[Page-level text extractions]
[Start of section]

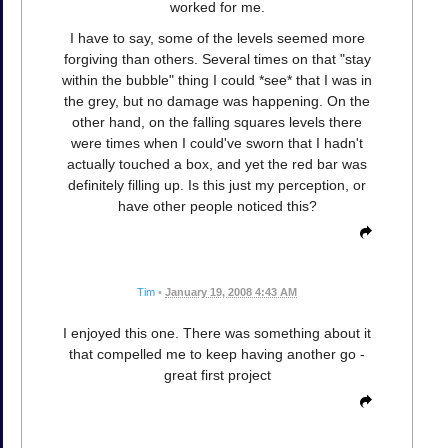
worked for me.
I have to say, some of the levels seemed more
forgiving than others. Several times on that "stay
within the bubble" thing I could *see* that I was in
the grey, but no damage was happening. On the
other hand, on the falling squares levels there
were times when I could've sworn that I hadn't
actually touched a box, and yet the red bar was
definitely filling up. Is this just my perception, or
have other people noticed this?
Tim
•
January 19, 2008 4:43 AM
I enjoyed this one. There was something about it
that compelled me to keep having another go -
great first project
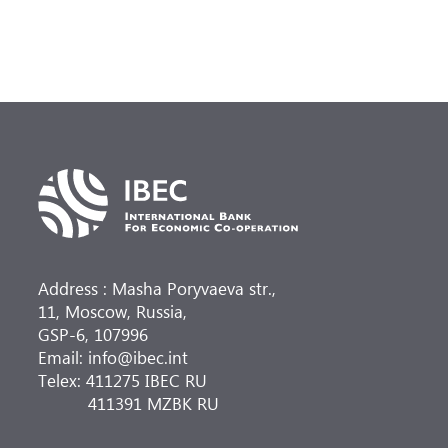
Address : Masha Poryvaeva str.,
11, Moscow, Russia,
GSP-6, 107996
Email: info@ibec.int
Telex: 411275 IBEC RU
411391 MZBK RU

[End of section]

> **Work required**
Select and copy each line from the data that includes the word "times".

> **Solution to the problem**
forgiving than others. Several times on that "stay
were times when I could've sworn that I hadn't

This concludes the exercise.